The Federal Government yesterday reported that it had recovered about N174.7 billion so far through the Whistleblowing Policy.

According to the data provided on the successes recorded so far in the war against corruption by the Presidency on Democracy Day, the Whistleblower policy had helped government to recover N13.8 billion from tax evaders as well as N7.8 billion, US$378 million and £27,800 from public officials targeted by whistleblowers.

The Presidency disclosed that since implementation, the Ministry of Finance had received a total of 8,373 communications on contract inflation, ghost workers, illegal recruitment and misappropriation of funds, as a result of the Whistleblower Policy.

Of this number of communications, 1,231 are specifically whistleblowing tips.

The report showed that in May 2018, government paid N439.2 million to about 14 whistleblowers who gave specific tips on tax evasion.
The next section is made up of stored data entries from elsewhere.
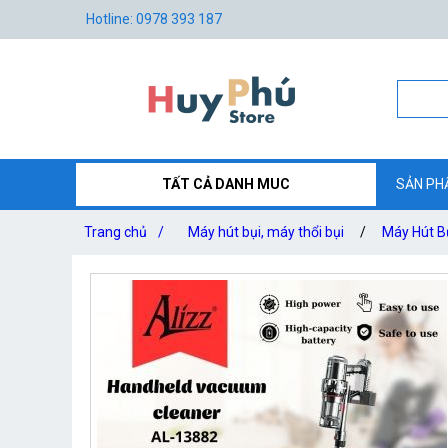
Hotline: 0978 393 187
TẤT CẢ DANH MUC
SẢN PH
Trang chủ
/
Máy hút bụi, máy thổi bụi
/
Máy Hút B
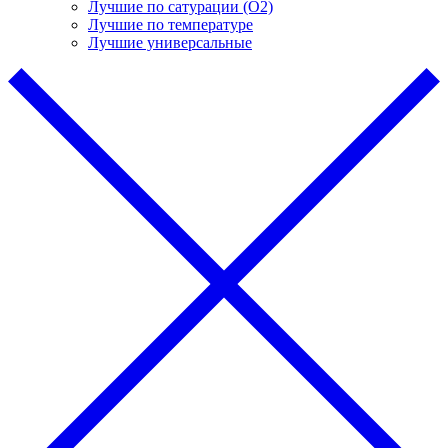
Лучшие по сатурации (О2)
Лучшие по температуре
Лучшие универсальные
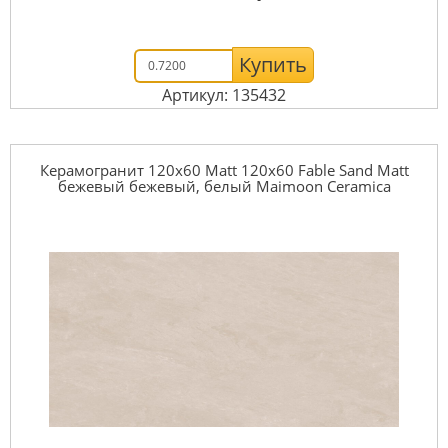
Купить
Артикул: 135432
Керамогранит 120x60 Matt 120x60 Fable Sand Matt
бежевый бежевый, белый Maimoon Ceramica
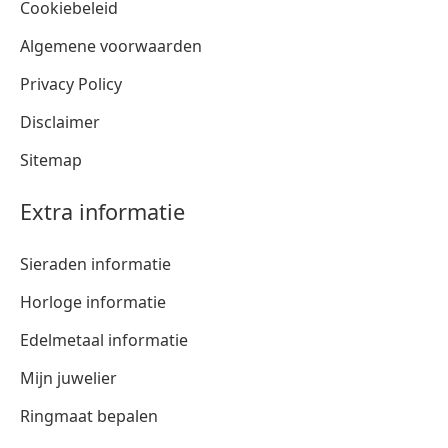
Cookiebeleid
Algemene voorwaarden
Privacy Policy
Disclaimer
Sitemap
Extra informatie
Sieraden informatie
Horloge informatie
Edelmetaal informatie
Mijn juwelier
Ringmaat bepalen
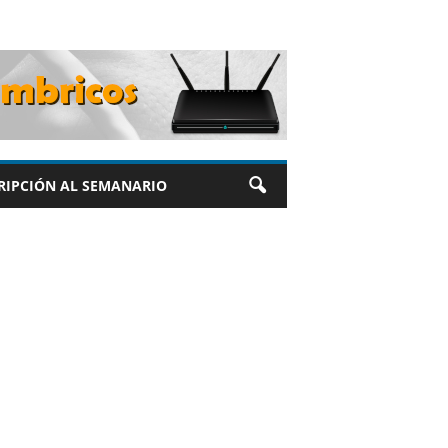
RIPCIÓN AL SEMANARIO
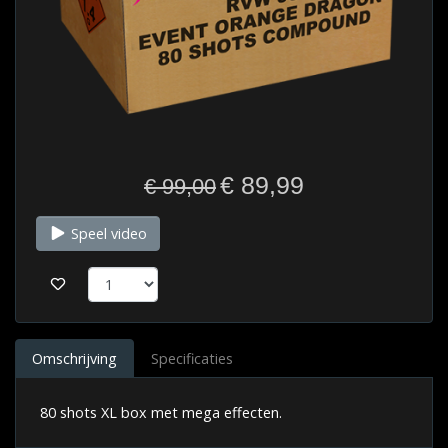
€ 89,99
€ 99,00
Speel video
Omschrijving
Specificaties
80 shots XL box met mega effecten.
This is even as the Presidency also stated that the Finance Ministry had also undertaken 791 investigations and completed 534 of those investigations with 10 percent of those investigated presently under prosecution while four convictions have been secured.

The report stated that on the increased oversight of MDAs, the National Economic Council (NEC), under the Chairmanship of Vice President, Prof. Yemi Osinbajo, approved the audit of key federal revenue generating agencies, with revealing results.

According to the result of the audit, a total sum of N526 billion and US$21 billion were underpaid to the Federation Account between 2010 and 2015.

The report indicated that the National Economic Council (NEC ) had now 23 approved the extension of that audit to cover the period until June 2017 while the government is also addressing the issue of poor levels of remittance of operating surpluses by MDAs.

For instance, the Presidency cited the case of JAMB, which remitted only N51 million between 2010 and 2016, and which, on the result of its audit, had to remit N7.8 billion last year, and would also remit a similar amount this year.